You graduated from Swarthmore in 1981 with a B.S. with honors in engineering and went on to earn an M.A. in applied economics at the Wharton School of the University of Pennsylvania in 1983. An M.B.A. in finance followed in 1987, the same year that your brother Tarik graduated from the College. In the 1980s, you worked at the World Bank, Coopers & Lybrand, and the Security Pacific Merchant Bank and were later named vice president of Atrium Capital Corporation. In the 1990s, you founded the New York–based company Gonofone and developed GrameenPhone, a project whose purpose was to provide access to telephone service in Bangladesh and create employment opportunities for its rural poor — in particular women — by building an electronic marketplace. You pioneered the idea of extending loans to women in rural villages to enable them to buy mobile handsets so they could sell calls to other villagers. They used their profits to pay for village health care and education and to develop other businesses. GrameenPhone is now Bangladesh's largest telephone company with an outreach to more than 25,000 villages and 100 million people. This model of using entrepreneurial rather than more traditional handouts to build businesses in underdeveloped areas has spread to Uganda and other parts of the world.

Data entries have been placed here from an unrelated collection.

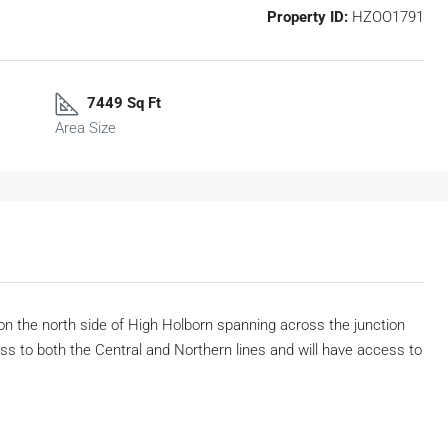
Property ID:
HZOO1791
7449 Sq Ft
Area Size
 on the north side of High Holborn spanning across the junction
ss to both the Central and Northern lines and will have access to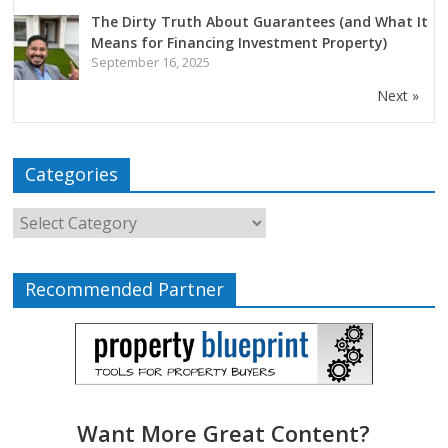
The Dirty Truth About Guarantees (and What It
Means for Financing Investment Property)
September 16, 2025
Next »
Categories
Recommended Partner
Want More Great Content?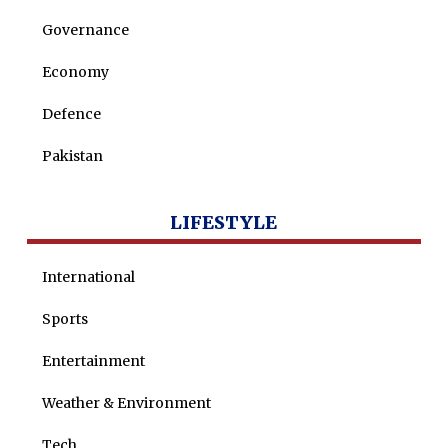
Governance
Economy
Defence
Pakistan
LIFESTYLE
International
Sports
Entertainment
Weather & Environment
Tech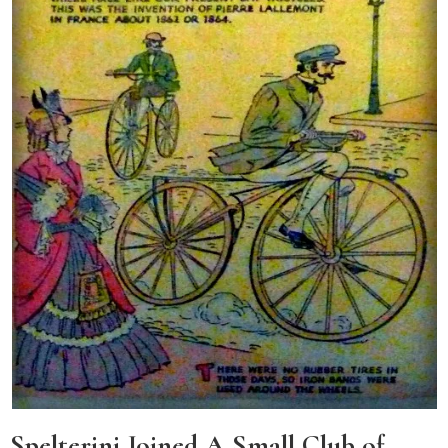
Spelterini Joined A Small Club of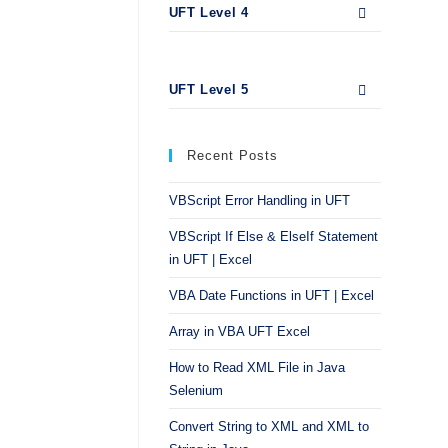
UFT Level 4
UFT Level 5
Recent Posts
VBScript Error Handling in UFT
VBScript If Else & ElseIf Statement
in UFT | Excel
VBA Date Functions in UFT | Excel
Array in VBA UFT Excel
How to Read XML File in Java
Selenium
Convert String to XML and XML to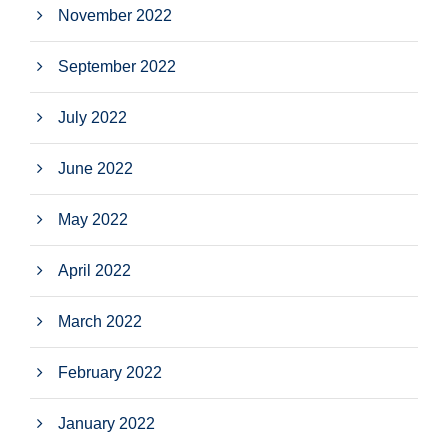
November 2022
September 2022
July 2022
June 2022
May 2022
April 2022
March 2022
February 2022
January 2022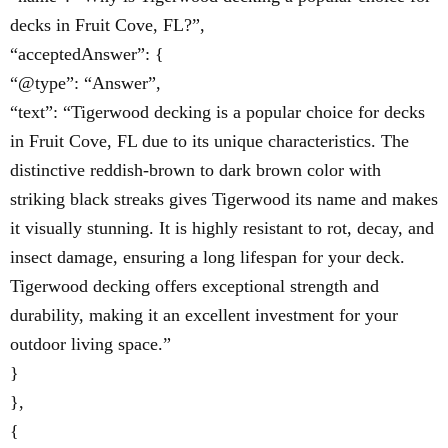
decks in Fruit Cove, FL?”,
“acceptedAnswer”: {
“@type”: “Answer”,
“text”: “Tigerwood decking is a popular choice for decks
in Fruit Cove, FL due to its unique characteristics. The
distinctive reddish-brown to dark brown color with
striking black streaks gives Tigerwood its name and makes
it visually stunning. It is highly resistant to rot, decay, and
insect damage, ensuring a long lifespan for your deck.
Tigerwood decking offers exceptional strength and
durability, making it an excellent investment for your
outdoor living space.”
}
},
{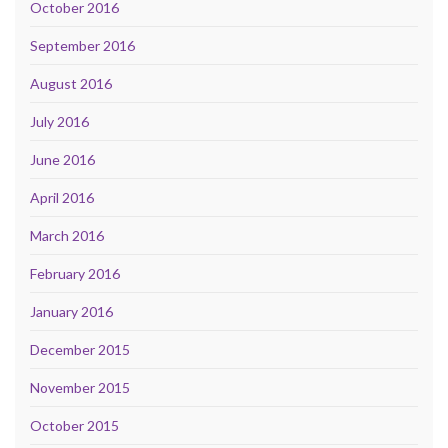
October 2016
September 2016
August 2016
July 2016
June 2016
April 2016
March 2016
February 2016
January 2016
December 2015
November 2015
October 2015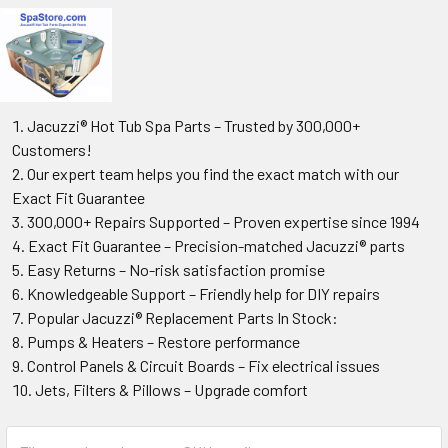
Jacuzzi® Hot Tub Spa Parts – Trusted by 300,000+
Customers!
Our expert team helps you find the exact match with our
Exact Fit Guarantee
300,000+ Repairs Supported – Proven expertise since 1994
Exact Fit Guarantee – Precision-matched Jacuzzi® parts
Easy Returns – No-risk satisfaction promise
Knowledgeable Support – Friendly help for DIY repairs
Popular Jacuzzi® Replacement Parts In Stock:
Pumps & Heaters – Restore performance
Control Panels & Circuit Boards – Fix electrical issues
Jets, Filters & Pillows – Upgrade comfort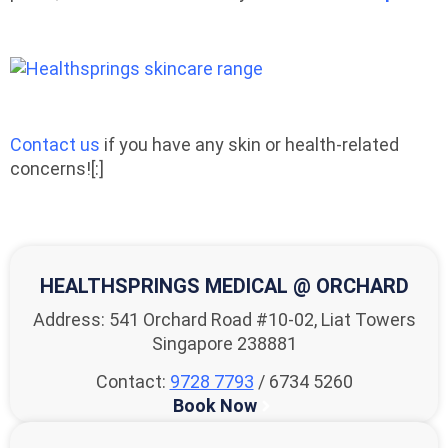
Contact us
if you have any skin or health-related
concerns![:]
HEALTHSPRINGS MEDICAL @ ORCHARD
Address: 541 Orchard Road #10-02, Liat Towers
Singapore 238881
Contact:
9728 7793
/ 6734 5260
Book Now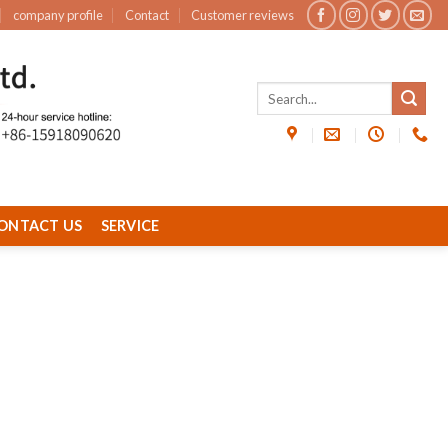
company profile
Contact
Customer reviews
ONTACT US
SERVICE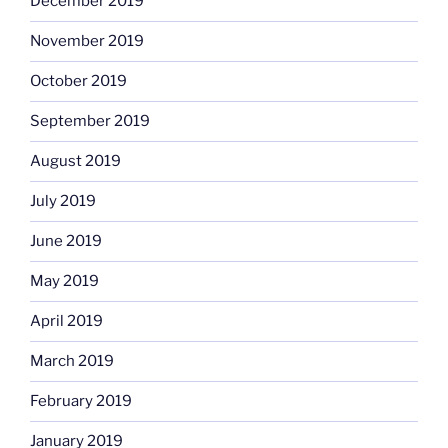
December 2019
November 2019
October 2019
September 2019
August 2019
July 2019
June 2019
May 2019
April 2019
March 2019
February 2019
January 2019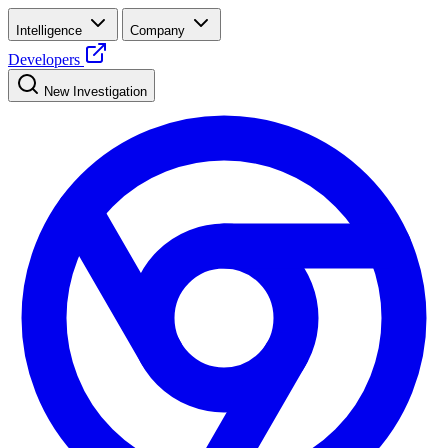
Intelligence
Company
Developers
New Investigation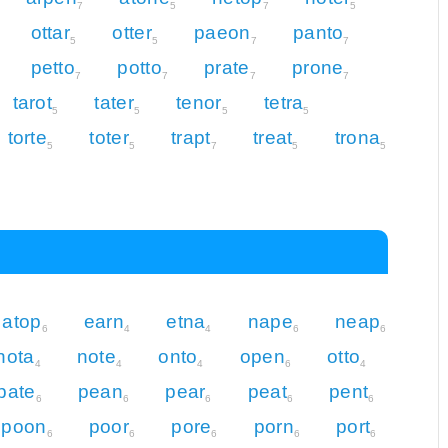
7
5
7
5
ottar
otter
paeon
panto
5
5
7
7
petto
potto
prate
prone
7
7
7
7
tarot
tater
tenor
tetra
5
5
5
5
torte
toter
trapt
treat
trona
5
5
7
5
5
atop
earn
etna
nape
neap
6
4
4
6
6
nota
note
onto
open
otto
4
4
4
6
4
pate
pean
pear
peat
pent
6
6
6
6
6
poon
poor
pore
porn
port
6
6
6
6
6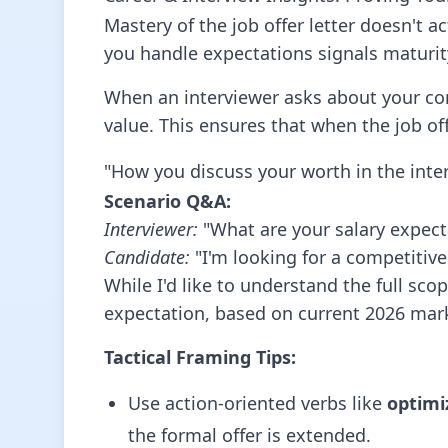
Mastery of the job offer letter doesn't a
you handle expectations signals maturit
When an interviewer asks about your com
value. This ensures that when the job offe
"How you discuss your worth in the inter
Scenario Q&A:
Interviewer:
"What are your salary expecta
Candidate:
"I'm looking for a competitive
While I'd like to understand the full sco
expectation, based on current 2026 mark
Tactical Framing Tips:
Use action-oriented verbs like
optimi
the formal offer is extended.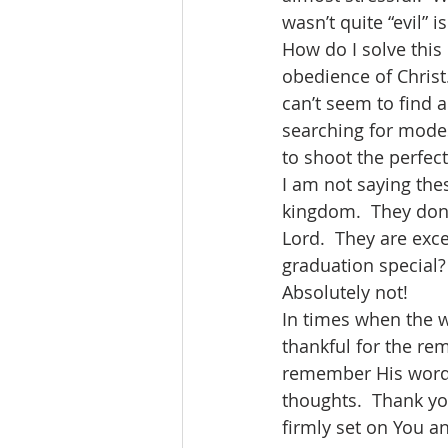
wasn’t quite “evil” i
How do I solve this 
obedience of Christ.
can’t seem to find 
searching for mode
to shoot the perfect
I am not saying the
kingdom.  They don’t
Lord.  They are exc
graduation special?
Absolutely not! 
In times when the wh
thankful for the rem
remember His words.
thoughts.  Thank yo
firmly set on You a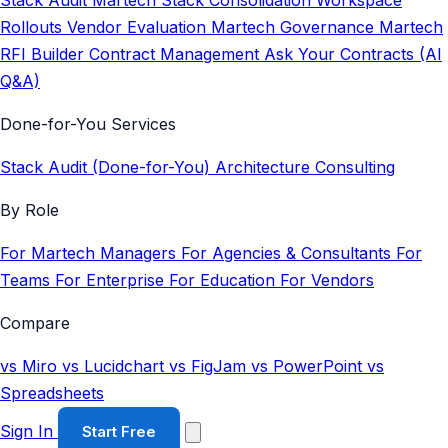
Stack Audit
Martech Stack Consolidation
Workspace
Rollouts
Vendor Evaluation
Martech Governance
Martech
RFI Builder
Contract Management
Ask Your Contracts (AI
Q&A)
Done-for-You Services
Stack Audit (Done-for-You)
Architecture Consulting
By Role
For Martech Managers
For Agencies & Consultants
For
Teams
For Enterprise
For Education
For Vendors
Compare
vs Miro
vs Lucidchart
vs FigJam
vs PowerPoint
vs
Spreadsheets
Sign In
Start Free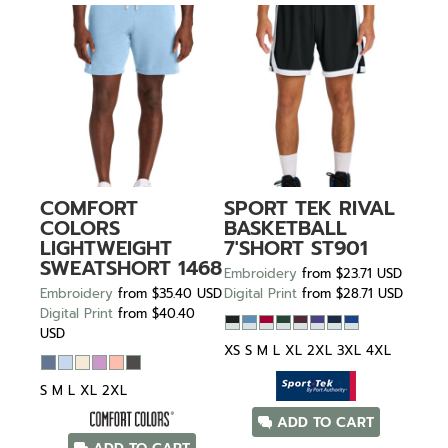
COMFORT
SPORT TEK
RIVAL
COLORS
BASKETBALL
LIGHTWEIGHT
7'SHORT
ST901
SWEATSHORT
1468
Embroidery
from
$23.71
USD
Embroidery
from
$35.40
USD
Digital Print
from
$28.71
USD
Digital Print
from
$40.40
USD
XS S M L XL 2XL 3XL 4XL
S M L XL 2XL
ADD TO CART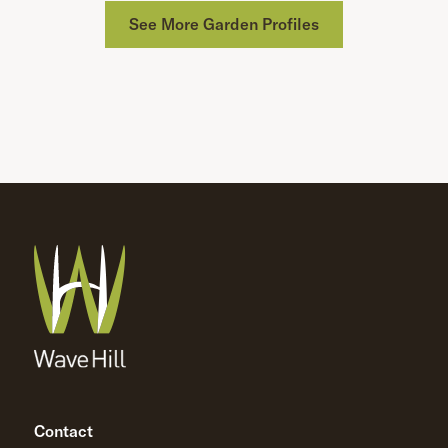
See More Garden Profiles
Contact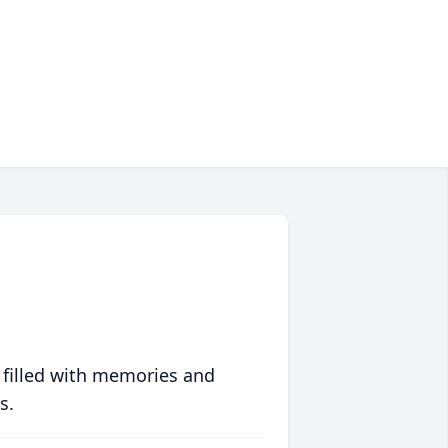
 filled with memories and
s.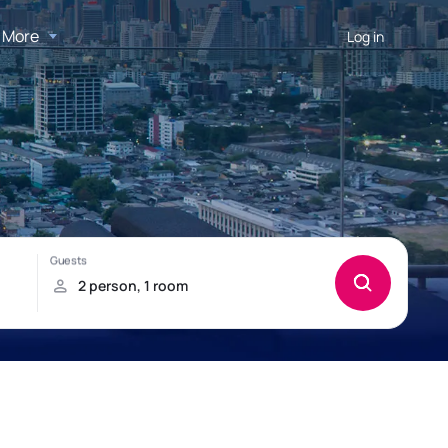
More
Log in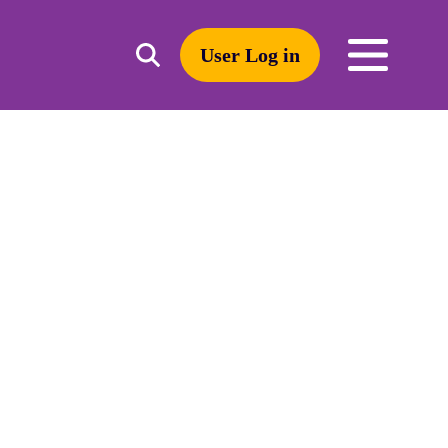
User Log in
Toggle
open
search
mobile
navigation
Search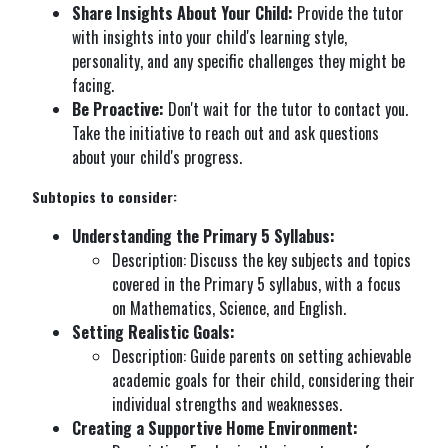
Share Insights About Your Child:
Provide the tutor
with insights into your child's learning style,
personality, and any specific challenges they might be
facing.
Be Proactive:
Don't wait for the tutor to contact you.
Take the initiative to reach out and ask questions
about your child's progress.
Subtopics to consider:
Understanding the Primary 5 Syllabus:
Description: Discuss the key subjects and topics
covered in the Primary 5 syllabus, with a focus
on Mathematics, Science, and English.
Setting Realistic Goals:
Description: Guide parents on setting achievable
academic goals for their child, considering their
individual strengths and weaknesses.
Creating a Supportive Home Environment: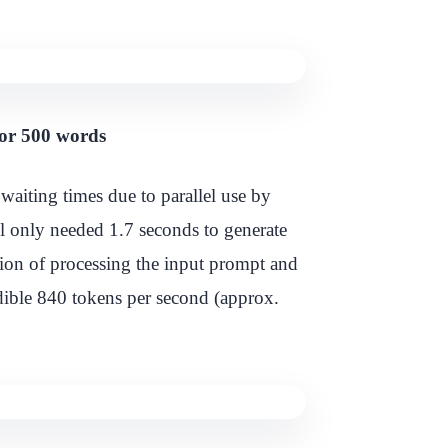
for 500 words
waiting times due to parallel use by
del only needed 1.7 seconds to generate
ion of processing the input prompt and
edible 840 tokens per second (approx.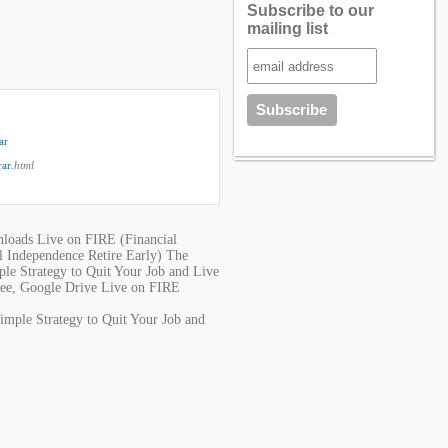
Subscribe to our
mailing list
ar
rar
.html
nloads Live on FIRE (Financial
l Independence Retire Early) The
le Strategy to Quit Your Job and Live
Free, Google Drive Live on FIRE
imple Strategy to Quit Your Job and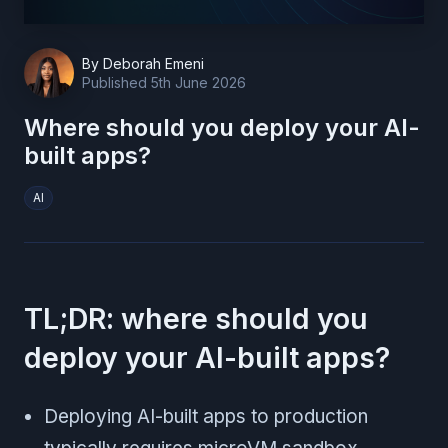
By
Deborah Emeni
Published
5th June 2026
Where should you deploy your AI-
built apps?
AI
TL;DR: where should you
deploy your AI-built apps?
Deploying AI-built apps to production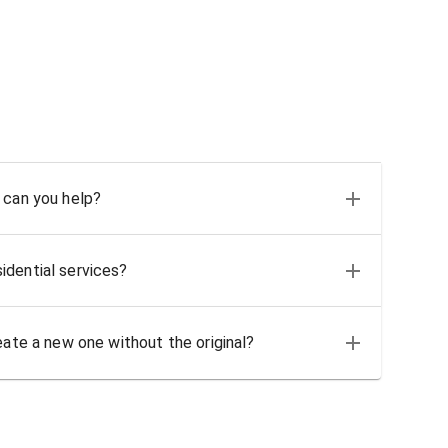
 can you help?
idential services?
eate a new one without the original?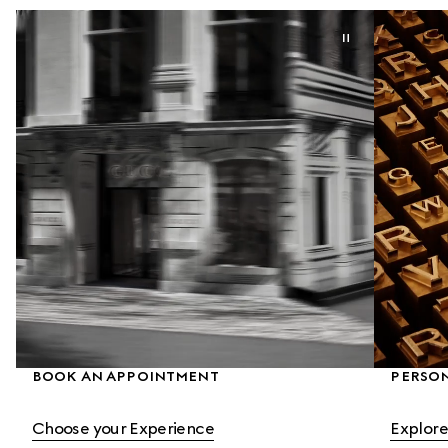
BOOK AN APPOINTMENT
PERSON
Choose your Experience
Explore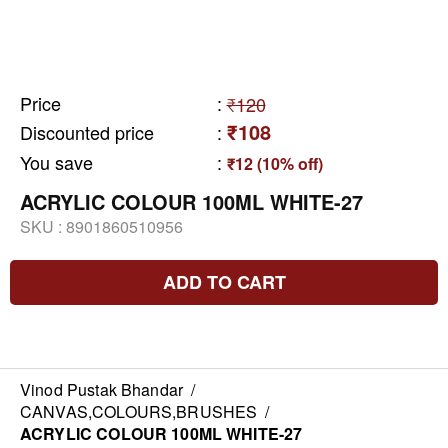
Price
:
₹120
₹108
Discounted price
:
You save
:
₹12 (10% off)
ACRYLIC COLOUR 100ML WHITE-27
SKU :
8901860510956
ADD TO CART
Vinod Pustak Bhandar
/
CANVAS,COLOURS,BRUSHES
/
ACRYLIC COLOUR 100ML WHITE-27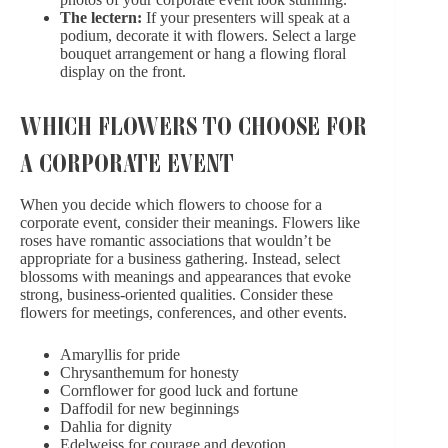
The lectern:
If your presenters will speak at a
podium, decorate it with flowers. Select a large
bouquet arrangement or hang a flowing floral
display on the front.
WHICH FLOWERS TO CHOOSE FOR
A CORPORATE EVENT
When you decide which flowers to choose for a
corporate event, consider
their meanings
. Flowers like
roses have romantic associations that wouldn’t be
appropriate for a business gathering. Instead, select
blossoms with meanings and appearances that evoke
strong, business-oriented qualities. Consider these
flowers for meetings, conferences, and other events.
Amaryllis for pride
Chrysanthemum for honesty
Cornflower for good luck and fortune
Daffodil for new beginnings
Dahlia for dignity
Edelweiss for courage and devotion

In 2001, you served as senior research associate of the Science, Technology, and Public Policy Program at Harvard's Belfer Center for Science and International Affairs. You went on to become a fellow and lecturer at Harvard's John F. Kennedy School of Government, where you concentrated on the impact of technologies and their democratizing effects within the politics and economics of developing countries. You were appointed a fellow of Harvard's Mossavar-Rahmani Center for Business and Government in 2002, where you taught courses on the effects of technology in developing countries. In 2007, you founded the Legatum Center for Development and Entrepreneurship at MIT, where you teach and serve as founding co-editor of the journal Innovations: Technology, Governance, Globalization. You also founded the Anwural Quadir foundation, named for your father, to promote innovations in Bangladesh, and Emergence BioEnergy Inc., a company that plans to provide reliable energy solutions for rural consumers in low-income countries in South Asia and Africa.
Your extraordinary work has been recognized with numerous awards, including the Global Leader for Tomorrow Award, and the Science, Education, and Economic Development Award. You have been featured on CNN and PBS and were profiled in Harvard Business Review, The Financial Times, The Economist, and The New York Times. In 2006, Muhammad Yunus won the Nobel Peace Prize for his work in "creating social and economic development from below," a project of the Grameen Bank, and it was your vision that provided the basis for that project.
Iqbal Quadir, you have been a model and an inspiration for those who seek to use technology to build an economic infrastructure in the underdeveloped countries of the world. You combine the knowledge of a scholar with the dedication of a teacher, the innovation of an entrepreneur with the heart of a humanitarian and from Bangladesh to Uganda have developed more than just new businesses opportunities; you have given communities a sense of common purpose and strengthened their belief that they can reshape their own lives.
Upon the recommendation of the faculty and by the power vested in me by the Board of Managers of Swarthmore College and the Commonwealth of Pennsylvania, I have the honor to bestow upon you the degree of Doctor of Humane Letters.